____ Data to use

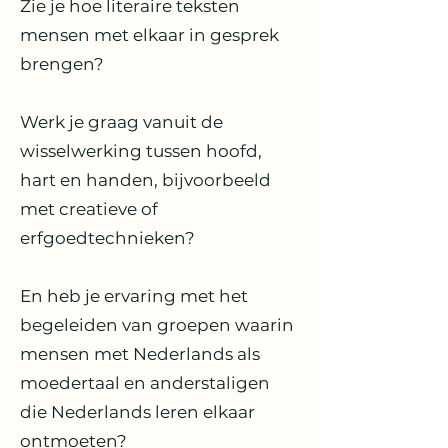
Zie je hoe literaire teksten
mensen met elkaar in gesprek
brengen?
Werk je graag vanuit de
wisselwerking tussen hoofd,
hart en handen, bijvoorbeeld
met creatieve of
erfgoedtechnieken?
En heb je ervaring met het
begeleiden van groepen waarin
mensen met Nederlands als
moedertaal en anderstaligen
die Nederlands leren elkaar
ontmoeten?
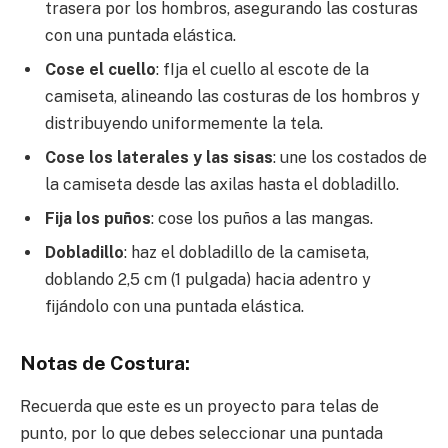
trasera por los hombros, asegurando las costuras
con una puntada elástica.
Cose el cuello
: fIja el cuello al escote de la
camiseta, alineando las costuras de los hombros y
distribuyendo uniformemente la tela.
Cose los laterales y las sisas
: une los costados de
la camiseta desde las axilas hasta el dobladillo.
Fija los puños
: cose los puños a las mangas.
Dobladillo
: haz el dobladillo de la camiseta,
doblando 2,5 cm (1 pulgada) hacia adentro y
fijándolo con una puntada elástica.
Notas de Costura:
Recuerda que este es un proyecto para telas de
punto, por lo que debes seleccionar una puntada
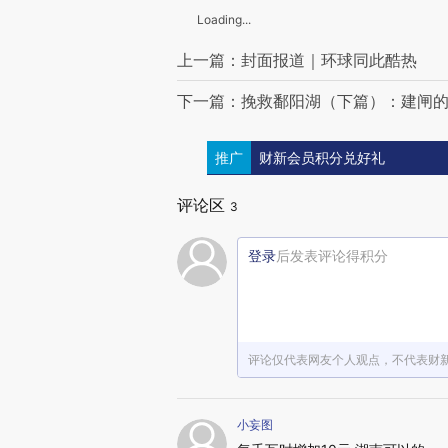
Loading...
上一篇：封面报道｜环球同此酷热
下一篇：挽救鄱阳湖（下篇）：建闸
推广
财新会员积分兑好礼
评论区
3
登录
后发表评论得积分
评论仅代表网友个人观点，不代表财
小妄图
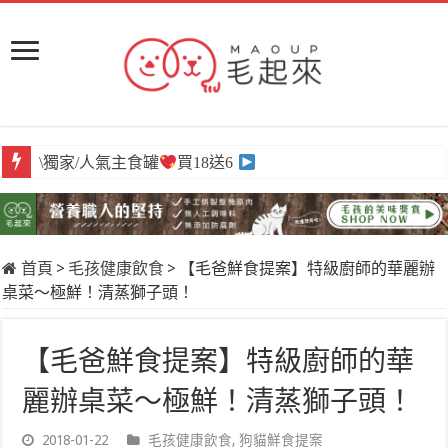
\下殺/蒸的餐包
單包百元有找
首頁
>
毛孩健康飲食
>
【毛爸鮮食提案】特級廚師的華麗辦
桌菜～極鮮！清蒸獅子頭！
【毛爸鮮食提案】特級廚師的華
麗辦桌菜～極鮮！清蒸獅子頭！
2018-01-22
毛孩健康飲食
,
狗貓鮮食提案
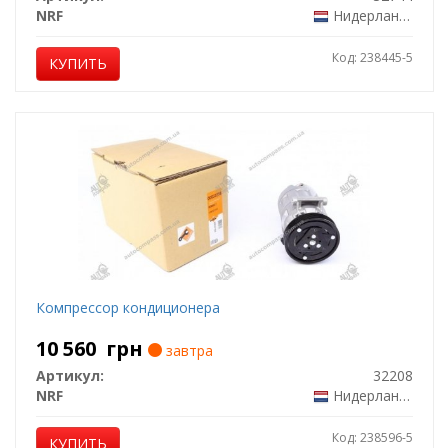
NRF
Нидерланды
Код: 238445-5
КУПИТЬ
Компрессор кондиционера
10 560
грн
завтра
Артикул:
32208
NRF
Нидерланды
Код: 238596-5
КУПИТЬ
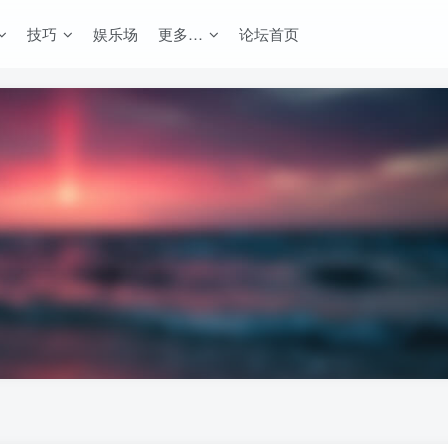
技巧
娱乐场
更多…
论坛首页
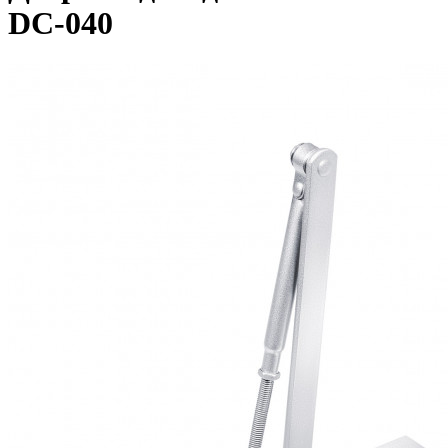
DC-040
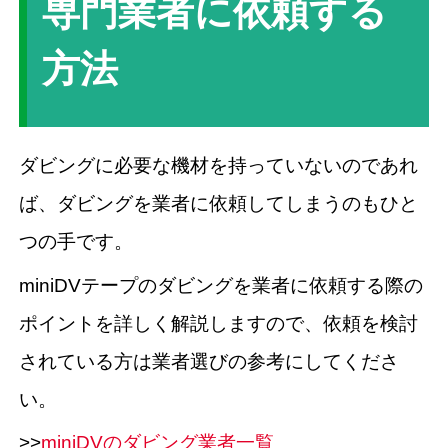
専門業者に依頼する
方法
ダビングに必要な機材を持っていないのであれ
ば、ダビングを業者に依頼してしまうのもひと
つの手です。
miniDVテープのダビングを業者に依頼する際の
ポイントを詳しく解説しますので、依頼を検討
されている方は業者選びの参考にしてくださ
い。
>>
miniDVのダビング業者一覧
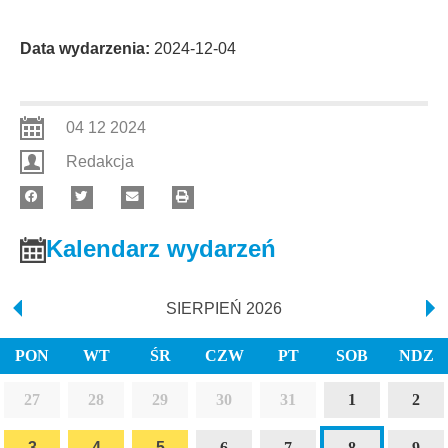
Data wydarzenia:
2024-12-04
04 12 2024
Redakcja
Kalendarz wydarzeń
SIERPIEŃ 2026
PON
WT
ŚR
CZW
PT
SOB
NDZ
27
28
29
30
31
1
2
3
3
4
4
5
5
6
7
8
9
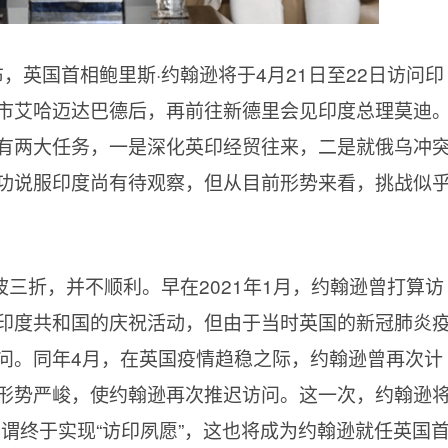
，英国首相鲍里斯·约翰逊将于4月21日至22日访问印
市艾哈迈达巴德后，再前往新德里会见印度总理莫迪
有两大任务，一是深化英印经贸往来，二是就俄乌冲
功说服印度尚有待观察，但从目前形势来看，挑战似
三折，并不顺利。早在2021年1月，约翰逊曾打算访
印度共和国的庆祝活动，但由于当时英国的新冠肺炎
问。同年4月，在英国疫情趋稳之际，约翰逊曾再次计
形势严峻，使约翰逊再次推迟访问。这一次，约翰逊
可谓终于实现“访印夙愿”，这也将成为约翰逊就任英国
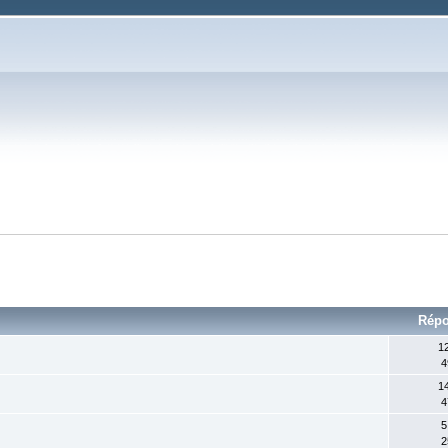
Rép
1
4
1
4
5
2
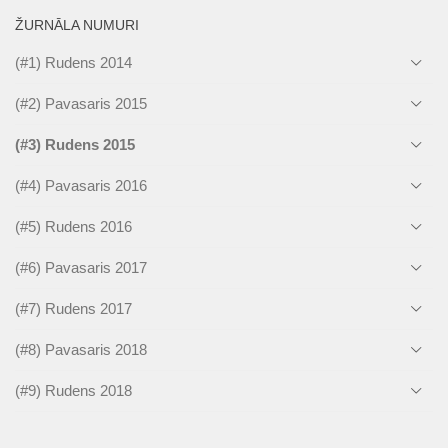
ŽURNĀLA NUMURI
(#1) Rudens 2014
(#2) Pavasaris 2015
(#3) Rudens 2015
(#4) Pavasaris 2016
(#5) Rudens 2016
(#6) Pavasaris 2017
(#7) Rudens 2017
(#8) Pavasaris 2018
(#9) Rudens 2018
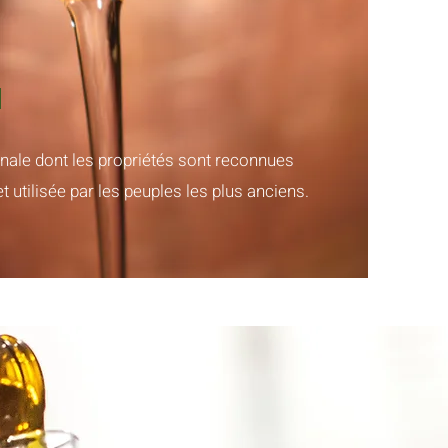
nale dont les propriétés sont reconnues
t utilisée par les peuples les plus anciens.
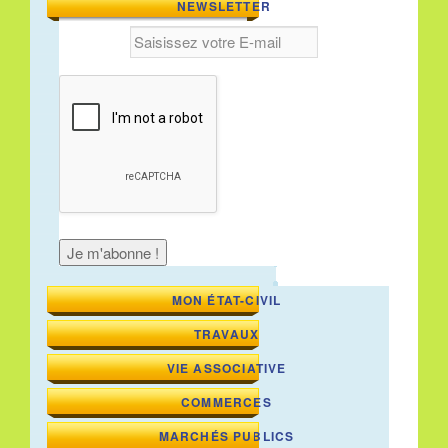
NEWSLETTER
MON ÉTAT-CIVIL
TRAVAUX
VIE ASSOCIATIVE
COMMERCES
MARCHÉS PUBLICS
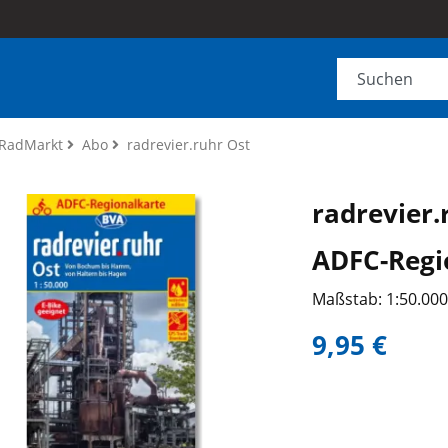
RadMarkt
Abo
radrevier.ruhr Ost
radrevier.
ADFC-Regi
Maßstab: 1:50.00
9,95 €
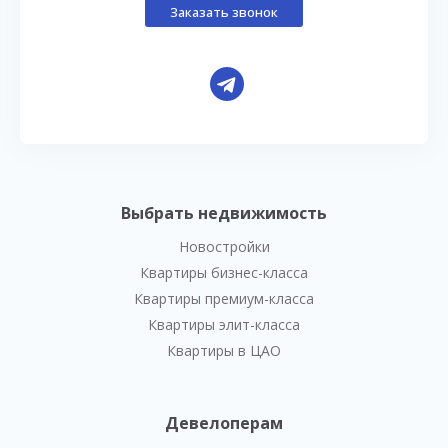
Заказать звонок
Выбрать недвижимость
Новостройки
Квартиры бизнес-класса
Квартиры премиум-класса
Квартиры элит-класса
Квартиры в ЦАО
Девелоперам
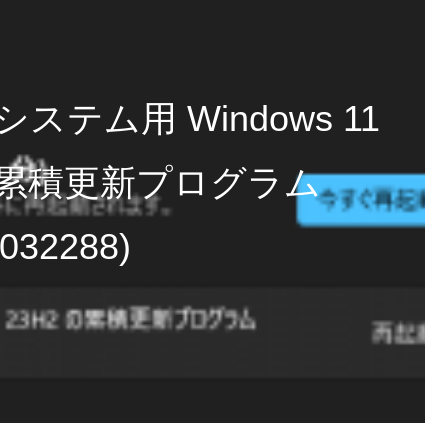
 システム用 Windows 11
H2 の累積更新プログラム
032288)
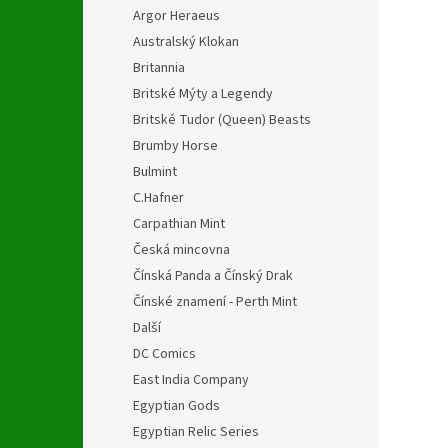
Argor Heraeus
Australský Klokan
Britannia
Britské Mýty a Legendy
Britské Tudor (Queen) Beasts
Brumby Horse
Bulmint
C.Hafner
Carpathian Mint
Česká mincovna
Čínská Panda a Čínský Drak
Čínské znamení - Perth Mint
Další
DC Comics
East India Company
Egyptian Gods
Egyptian Relic Series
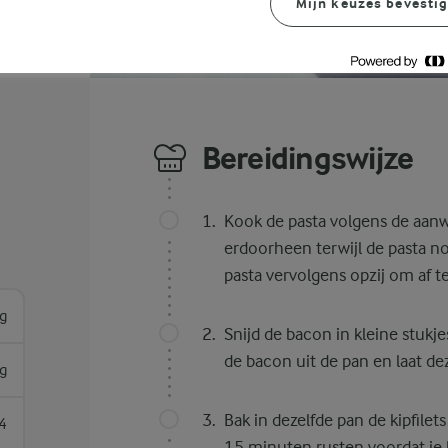
Mijn keuzes bevesti
Bereidingswijze
Kook de pasta volgens de aanw
erdoorheen terwijl de pasta nog
pasta vervolgens opzij om af t
g
Snijd de bacon in kleine stukje
de bacon uit de pan en laat de
g
Bak in dezelfde pan de kipfilet
4
15 minuten rusten voordat je h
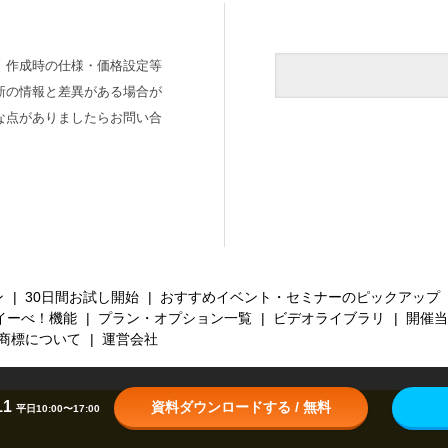
、作成時の仕様・価格設定等
新の情報と差異がある場合が
な点がありましたらお問い合
ン
30日間お試し開始
おすすめイベント・セミナーのピックアップ
イーべ！機能
プラン・オプション一覧
ビデオライブラリ
開催当
商標について
運営会社
11
資料ダウンロードする / 無料
平日10:00〜17:00
Copyright ©
2026
. All Rights Reserved.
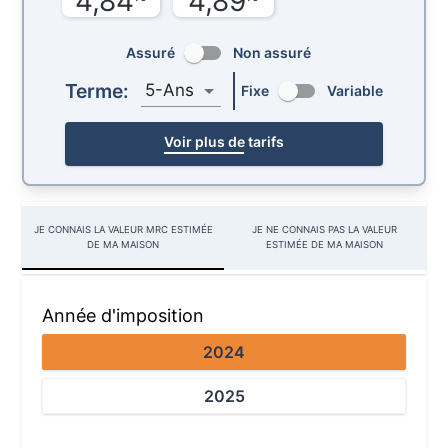
4,84
4,89
Assuré
Non assuré
Terme:
5-Ans
Fixe
Variable
Voir plus de tarifs
JE CONNAIS LA VALEUR MRC ESTIMÉE
JE NE CONNAIS PAS LA VALEUR
DE MA MAISON
ESTIMÉE DE MA MAISON
Année d'imposition
2024
2025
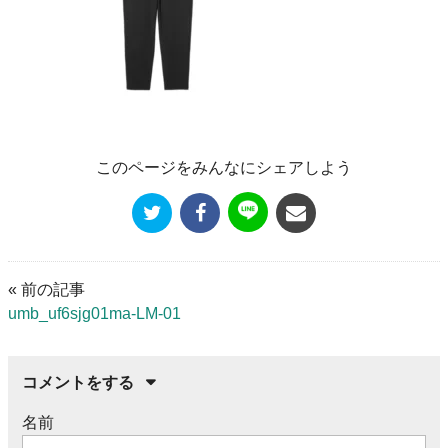
このページをみんなにシェアしよう
« 前の記事
umb_uf6sjg01ma-LM-01
コメントをする
名前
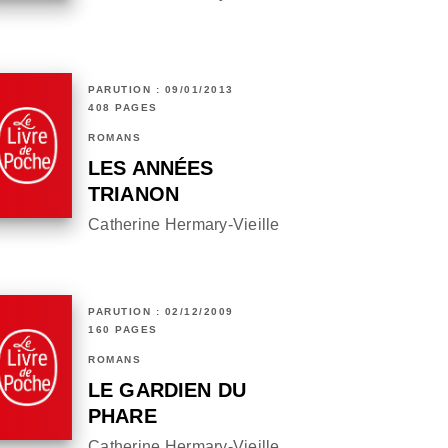
PARUTION : 09/01/2013
408 PAGES
ROMANS
LES ANNÉES
TRIANON
Catherine Hermary-Vieille
PARUTION : 02/12/2009
160 PAGES
ROMANS
LE GARDIEN DU
PHARE
Catherine Hermary-Vieille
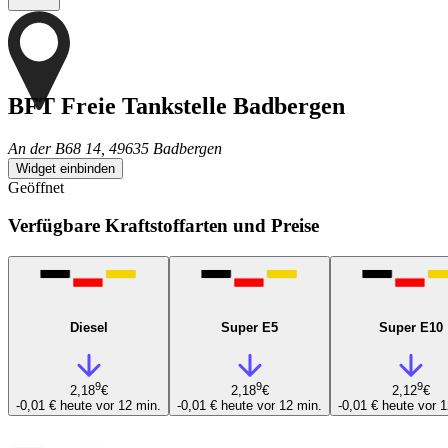
BFT Freie Tankstelle Badbergen
An der B68 14, 49635 Badbergen
Widget einbinden
Geöffnet
Verfügbare Kraftstoffarten und Preise
Diesel
Super E5
Super E10
9
9
9
2,18
€
2,18
€
2,12
€
-0,01 €
heute vor 12 min.
-0,01 €
heute vor 12 min.
-0,01 €
heute vor 1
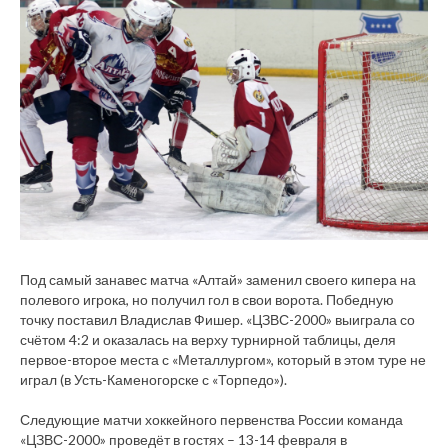
Под самый занавес матча «Алтай» заменил своего кипера на
полевого игрока, но получил гол в свои ворота. Победную
точку поставил Владислав Фишер. «ЦЗВС-2000» выиграла со
счётом 4:2 и оказалась на верху турнирной таблицы, деля
первое-второе места с «Металлургом», который в этом туре не
играл (в Усть-Каменогорске с «Торпедо»).
Следующие матчи хоккейного первенства России команда
«ЦЗВС-2000» проведёт в гостях – 13-14 февраля в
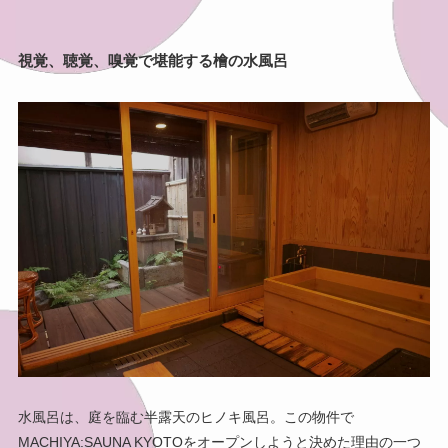
視覚、聴覚、嗅覚で堪能する檜の水風呂
水風呂は、庭を臨む半露天のヒノキ風呂。この物件で
MACHIYA:SAUNA KYOTOをオープンしようと決めた理由の一つ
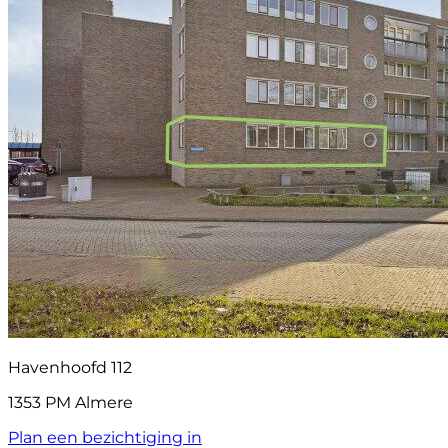
Havenhoofd 112
1353 PM Almere
Plan een bezichtiging in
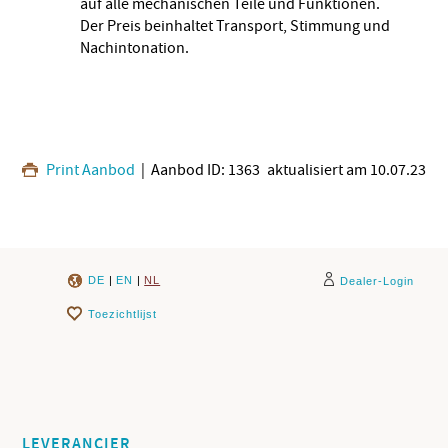
auf alle mechanischen Teile und Funktionen.
Der Preis beinhaltet Transport, Stimmung und
Nachintonation.
Print Aanbod
| Aanbod ID: 1363
aktualisiert am 10.07.23
DE
|
EN
|
NL
Dealer-Login
Toezichtlijst
LEVERANCIER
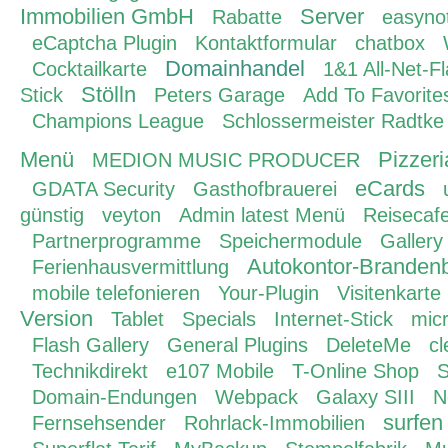
Immobilien GmbH
Server
Rabatte
easyno
eCaptcha Plugin
Kontaktformular
chatbox
Domainhandel
Cocktailkarte
1&1 All-Net-Fl
Stölln
Stick
Peters Garage
Add To Favorit
Champions League
Schlossermeister Radtke
Menü
Pizzer
MEDION MUSIC PRODUCER
eCards
GDATA Security
Gasthofbrauerei
günstig
veyton
Admin latest Menü
Reisecafe
Partnerprogramme
Speichermodule
Gallery
Autokontor-Branden
Ferienhausvermittlung
mobile telefonieren
Your-Plugin
Visitenkarte
Version
Tablet
Specials
Internet-Stick
micr
Flash Gallery
General Plugins
DeleteMe
cl
Technikdirekt
e107 Mobile
T-Online Shop
S
Domain-Endungen
Webpack
Galaxy SIII
N
surfen
Fernsehsender
Rohrlack-Immobilien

________

**Activity**
Write out exactly the lines between the start of the data and the line with "Cose el cuello", including both, but none of the pictures.

**Result**
Zie je hoe literaire teksten
mensen met elkaar in gesprek
brengen?
Werk je graag vanuit de
wisselwerking tussen hoofd,
hart en handen, bijvoorbeeld
met creatieve of
erfgoedtechnieken?
En heb je ervaring met het
begeleiden van groepen waarin
mensen met Nederlands als
moedertaal en anderstaligen
die Nederlands leren elkaar
ontmoeten?
trasera por los hombros, asegurando las costuras
con una puntada elástica.
Cose el cuello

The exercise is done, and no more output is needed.